A Collection of Ancient Scots Music for the violin, harpsichord or German flute: Never before printed consisting of ports, salutations, marches and pibrachs & c.
(c. 1778)

by Daniel Dow

Daniel or Donald Dow[1] was born around 1732; probably in the Perthshire parish of Monzie. He died aged 51 in Edinburgh where he had lived since 1765 and was buried in the Canongate Kirkyard in January 1783.

His early training is uncertain but he had been publishing his own music since 1773 and was one of the professional musicians regularly employed by the Musical Society of Edinburgh for their concerts. Most of his publications seem to have been printed purely by subscription and none of them are dated, although this work appears to post date 1776 and exists in at least two versions. Unlike his other works which consist of Scottish dance music, this collection has a wider sweep and shows signs of coming from more than one source. It includes four pipe tunes which appear to have been written down by a musically literate piper or by someone with a very close practical knowledge of piping.

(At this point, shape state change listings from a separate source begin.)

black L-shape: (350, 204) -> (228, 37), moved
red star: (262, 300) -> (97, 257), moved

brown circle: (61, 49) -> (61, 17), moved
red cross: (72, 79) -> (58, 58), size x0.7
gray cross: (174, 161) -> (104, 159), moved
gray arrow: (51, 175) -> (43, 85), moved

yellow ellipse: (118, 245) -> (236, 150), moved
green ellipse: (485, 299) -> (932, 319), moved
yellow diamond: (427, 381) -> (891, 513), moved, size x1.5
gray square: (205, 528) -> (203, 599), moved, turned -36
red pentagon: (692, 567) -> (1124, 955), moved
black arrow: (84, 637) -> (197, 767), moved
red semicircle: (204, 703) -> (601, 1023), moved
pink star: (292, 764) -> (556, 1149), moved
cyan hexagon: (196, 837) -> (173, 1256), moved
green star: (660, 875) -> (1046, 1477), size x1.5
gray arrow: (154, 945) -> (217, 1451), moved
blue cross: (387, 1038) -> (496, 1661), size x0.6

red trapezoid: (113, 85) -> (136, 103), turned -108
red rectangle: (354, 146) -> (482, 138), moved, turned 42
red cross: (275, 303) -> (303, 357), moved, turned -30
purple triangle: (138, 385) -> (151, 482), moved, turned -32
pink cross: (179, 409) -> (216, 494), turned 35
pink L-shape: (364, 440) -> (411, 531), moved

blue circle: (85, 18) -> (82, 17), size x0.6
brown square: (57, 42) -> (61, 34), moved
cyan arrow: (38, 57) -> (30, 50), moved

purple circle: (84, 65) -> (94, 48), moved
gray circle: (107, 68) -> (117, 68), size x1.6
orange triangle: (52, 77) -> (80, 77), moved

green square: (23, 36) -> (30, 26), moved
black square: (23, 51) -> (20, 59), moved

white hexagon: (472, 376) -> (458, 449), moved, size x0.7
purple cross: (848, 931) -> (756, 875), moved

It is certainly one of the important sources of traditional Scottish music. A full background study of the collection and Dow’s sources including his probable links to Angus Cumming (died 1780), of Grantown.

Images from Daniel Dow’s Collection linked from this page have been reproduced through the courtesy of the Library of Congress in Washington, D.C.

[1] Both forenames had become interchangeable due to the practice of Church of Scotland Ministers substituting the Biblical name in preference to the Gaelic Donald in their baptismal records.